Three years ago, Sydney couple Chris and Mel Tantchev started a business that could easily have seemed crazy — a personalised book subscription service.
With traditional book stores going out of business amid the growth of online retailers like Amazon, getting into book selling was a big risk.
Last month, the couple sold their 10,000th book — nearly all personally hand-picked and gift-wrapped by Mel — with what was initially a side gig now turning over around A$150,000 ($164,000) a year.
"The idea came because Chris wanted to gift me with a present for our one year wedding anniversary," Ms Tantchev said.
"Traditionally it's a paper gift. I love reading, I'm very passionate about it. Chris said, 'I don't know what kind of books she might like', so he tried to find a service that would hand-pick [one]. He looked online and no such service existed in Australia."
Ms Tantchev has now reduced her "day job" in the public service down to three days a week to cope with the growth of the business, and Bookabuy will hire its first full-time employee in the coming months.
While it's still a tiny niche, the couple believe their 60 per cent year-on-year growth shows there's an appetite for a human, personalised touch, even in the face of Amazon's "similar purchase" recommendations.
Bookabuy customers pick from a subscription category such as modern fiction or young adult, provide a bit of information about the recipient's reading tastes — and Mel does the rest. If the customer is sent a book they already own, they can exchange it for a new one at no extra cost.
"Unlike a Netflix or AI-style personalisation, we hand-pick books," she said. "I do a lot of research. At least 30 to 40 per cent of my time is spent researching, the rest is placing the book orders and giftwrapping."
Mr Tantchev said the business was averaging 500 books per month.
"That tends to ebb and flow through the year, obviously gifting occasions and seasons are quite big, that's when the business expands significantly," he said.
"The key difference for us is the personalisation. You always know that when you get a Bookabuy subscription there's going to be that element of personal care, making sure it's always relevant."
He said while there had been "a lot of hoo-ha" about Amazon coming to Australia, it "hasn't really impacted us from a growth and revenue perspective".
"Also interesting is in America Amazon's trying a personalised book subscription service, similar to ours," he said.

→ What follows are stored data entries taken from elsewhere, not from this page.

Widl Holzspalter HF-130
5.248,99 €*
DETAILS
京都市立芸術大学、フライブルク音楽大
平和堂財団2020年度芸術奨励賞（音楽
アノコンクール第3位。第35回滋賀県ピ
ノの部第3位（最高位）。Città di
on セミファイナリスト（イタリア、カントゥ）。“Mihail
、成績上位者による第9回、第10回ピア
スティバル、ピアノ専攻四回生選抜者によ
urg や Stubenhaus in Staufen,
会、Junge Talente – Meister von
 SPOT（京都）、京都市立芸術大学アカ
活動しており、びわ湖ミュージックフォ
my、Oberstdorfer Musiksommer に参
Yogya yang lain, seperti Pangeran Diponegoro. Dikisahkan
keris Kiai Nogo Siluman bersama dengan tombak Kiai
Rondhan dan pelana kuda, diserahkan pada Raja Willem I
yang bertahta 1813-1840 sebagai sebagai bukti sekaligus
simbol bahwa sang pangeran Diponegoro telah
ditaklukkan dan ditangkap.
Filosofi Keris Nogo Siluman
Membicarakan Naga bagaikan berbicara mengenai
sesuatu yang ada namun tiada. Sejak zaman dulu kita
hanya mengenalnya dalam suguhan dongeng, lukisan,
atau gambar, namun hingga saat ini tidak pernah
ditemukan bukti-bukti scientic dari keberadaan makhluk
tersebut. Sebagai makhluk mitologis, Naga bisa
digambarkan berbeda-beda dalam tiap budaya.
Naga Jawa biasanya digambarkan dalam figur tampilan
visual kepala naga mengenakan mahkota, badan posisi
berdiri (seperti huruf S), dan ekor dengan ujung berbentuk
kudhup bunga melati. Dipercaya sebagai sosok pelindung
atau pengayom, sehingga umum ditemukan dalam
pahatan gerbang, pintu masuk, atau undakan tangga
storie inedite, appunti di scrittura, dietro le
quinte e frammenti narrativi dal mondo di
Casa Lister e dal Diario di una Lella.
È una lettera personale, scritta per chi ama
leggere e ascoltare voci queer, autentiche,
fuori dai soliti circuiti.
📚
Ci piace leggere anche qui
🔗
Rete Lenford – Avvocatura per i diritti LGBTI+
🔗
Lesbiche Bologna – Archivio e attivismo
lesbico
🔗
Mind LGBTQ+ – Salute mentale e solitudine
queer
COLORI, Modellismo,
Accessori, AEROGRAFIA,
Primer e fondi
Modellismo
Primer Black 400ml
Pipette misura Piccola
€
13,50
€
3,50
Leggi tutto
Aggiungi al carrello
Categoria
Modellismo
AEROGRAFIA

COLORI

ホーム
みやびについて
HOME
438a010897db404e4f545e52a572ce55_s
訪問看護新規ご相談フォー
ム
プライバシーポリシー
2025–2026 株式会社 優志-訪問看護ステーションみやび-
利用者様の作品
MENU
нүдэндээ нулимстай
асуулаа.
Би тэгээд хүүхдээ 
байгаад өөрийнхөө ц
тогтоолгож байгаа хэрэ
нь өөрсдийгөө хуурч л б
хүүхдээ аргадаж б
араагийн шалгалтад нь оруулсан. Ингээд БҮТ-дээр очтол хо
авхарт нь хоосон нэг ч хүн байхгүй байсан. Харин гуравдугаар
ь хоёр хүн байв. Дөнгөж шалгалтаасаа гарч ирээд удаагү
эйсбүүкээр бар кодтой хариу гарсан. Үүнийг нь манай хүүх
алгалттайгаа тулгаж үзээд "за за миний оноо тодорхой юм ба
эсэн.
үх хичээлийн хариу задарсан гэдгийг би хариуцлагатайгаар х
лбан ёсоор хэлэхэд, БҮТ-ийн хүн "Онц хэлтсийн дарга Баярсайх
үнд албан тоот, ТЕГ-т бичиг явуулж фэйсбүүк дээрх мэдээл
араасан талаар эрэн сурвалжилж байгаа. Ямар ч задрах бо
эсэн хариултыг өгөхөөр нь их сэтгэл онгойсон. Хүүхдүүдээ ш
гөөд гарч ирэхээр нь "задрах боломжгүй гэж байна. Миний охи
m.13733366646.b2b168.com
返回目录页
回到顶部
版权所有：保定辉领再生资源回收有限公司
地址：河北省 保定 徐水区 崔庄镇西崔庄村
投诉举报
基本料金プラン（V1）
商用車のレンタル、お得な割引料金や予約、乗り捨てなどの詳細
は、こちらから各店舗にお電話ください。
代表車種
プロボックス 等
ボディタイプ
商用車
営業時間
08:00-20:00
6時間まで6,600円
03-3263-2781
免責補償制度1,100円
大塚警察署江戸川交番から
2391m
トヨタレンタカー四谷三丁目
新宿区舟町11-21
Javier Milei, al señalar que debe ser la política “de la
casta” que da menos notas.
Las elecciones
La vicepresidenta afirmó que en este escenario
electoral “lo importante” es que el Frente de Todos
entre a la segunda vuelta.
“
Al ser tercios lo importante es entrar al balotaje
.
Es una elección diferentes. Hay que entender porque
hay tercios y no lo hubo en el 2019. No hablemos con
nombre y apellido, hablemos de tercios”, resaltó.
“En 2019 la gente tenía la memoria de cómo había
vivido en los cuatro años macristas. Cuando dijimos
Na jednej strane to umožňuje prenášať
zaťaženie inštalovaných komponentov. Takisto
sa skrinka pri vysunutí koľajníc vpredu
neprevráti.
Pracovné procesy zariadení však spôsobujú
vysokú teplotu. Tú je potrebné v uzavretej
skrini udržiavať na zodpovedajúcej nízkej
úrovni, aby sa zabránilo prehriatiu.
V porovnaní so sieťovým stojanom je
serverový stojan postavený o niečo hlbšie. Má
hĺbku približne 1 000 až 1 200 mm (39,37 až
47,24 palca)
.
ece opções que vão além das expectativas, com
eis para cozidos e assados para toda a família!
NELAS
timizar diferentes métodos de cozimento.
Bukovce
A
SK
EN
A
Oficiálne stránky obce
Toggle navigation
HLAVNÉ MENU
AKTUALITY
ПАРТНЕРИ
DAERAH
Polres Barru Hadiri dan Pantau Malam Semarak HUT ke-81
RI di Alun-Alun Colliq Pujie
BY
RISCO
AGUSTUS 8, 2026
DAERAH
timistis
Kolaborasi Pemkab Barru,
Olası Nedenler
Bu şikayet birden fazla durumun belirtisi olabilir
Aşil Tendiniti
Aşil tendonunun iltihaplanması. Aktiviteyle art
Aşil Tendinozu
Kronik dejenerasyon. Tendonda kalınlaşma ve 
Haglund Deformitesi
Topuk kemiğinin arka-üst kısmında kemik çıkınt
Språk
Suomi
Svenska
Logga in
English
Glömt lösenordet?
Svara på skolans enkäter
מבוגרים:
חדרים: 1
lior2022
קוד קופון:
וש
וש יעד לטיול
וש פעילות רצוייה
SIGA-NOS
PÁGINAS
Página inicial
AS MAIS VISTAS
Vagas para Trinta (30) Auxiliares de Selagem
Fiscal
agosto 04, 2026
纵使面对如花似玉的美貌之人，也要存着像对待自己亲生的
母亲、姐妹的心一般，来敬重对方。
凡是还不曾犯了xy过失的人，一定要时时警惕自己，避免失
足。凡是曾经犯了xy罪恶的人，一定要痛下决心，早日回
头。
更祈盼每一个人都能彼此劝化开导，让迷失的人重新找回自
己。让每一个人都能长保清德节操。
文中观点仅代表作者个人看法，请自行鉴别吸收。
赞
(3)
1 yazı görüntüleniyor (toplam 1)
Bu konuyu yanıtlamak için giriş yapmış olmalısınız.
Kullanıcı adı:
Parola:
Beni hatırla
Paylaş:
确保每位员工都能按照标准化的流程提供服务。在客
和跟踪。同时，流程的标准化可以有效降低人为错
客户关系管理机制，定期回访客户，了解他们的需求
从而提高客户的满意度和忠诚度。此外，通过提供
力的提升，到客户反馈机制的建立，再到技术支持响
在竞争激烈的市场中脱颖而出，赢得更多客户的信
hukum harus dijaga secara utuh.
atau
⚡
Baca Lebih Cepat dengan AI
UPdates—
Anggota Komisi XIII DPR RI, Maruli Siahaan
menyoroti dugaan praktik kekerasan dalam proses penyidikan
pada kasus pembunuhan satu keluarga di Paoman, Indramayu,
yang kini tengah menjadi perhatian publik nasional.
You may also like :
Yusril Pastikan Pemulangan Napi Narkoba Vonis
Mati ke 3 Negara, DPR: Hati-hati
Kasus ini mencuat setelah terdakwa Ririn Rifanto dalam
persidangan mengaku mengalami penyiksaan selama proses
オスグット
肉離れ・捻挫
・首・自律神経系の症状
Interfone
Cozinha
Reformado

While they haven't "crunched the numbers", the couple believe their customer churn rate is "quite low". "We've got people who are being gifted a subscription and when it ends people will sign up for themselves," Ms Tantchev said.
Mr Tantchev said he believed the business could scale, despite its hands-on nature.
"I don't think we feel constrained by the fact there is a manual element," he said. "We want to keep growing the business as fast as the last few years if not faster. We can always get additional hands to help, whether for selecting or wrapping books."
They also "want to try and get as intelligent as we can" by bringing in some sort of automation to assist with book selection, but "always with a person" making the decisions.
"Personalisation is the real passion behind what we do," he said. "The main driver behind Bookabuy has always been creating something special and creating a brand people can love."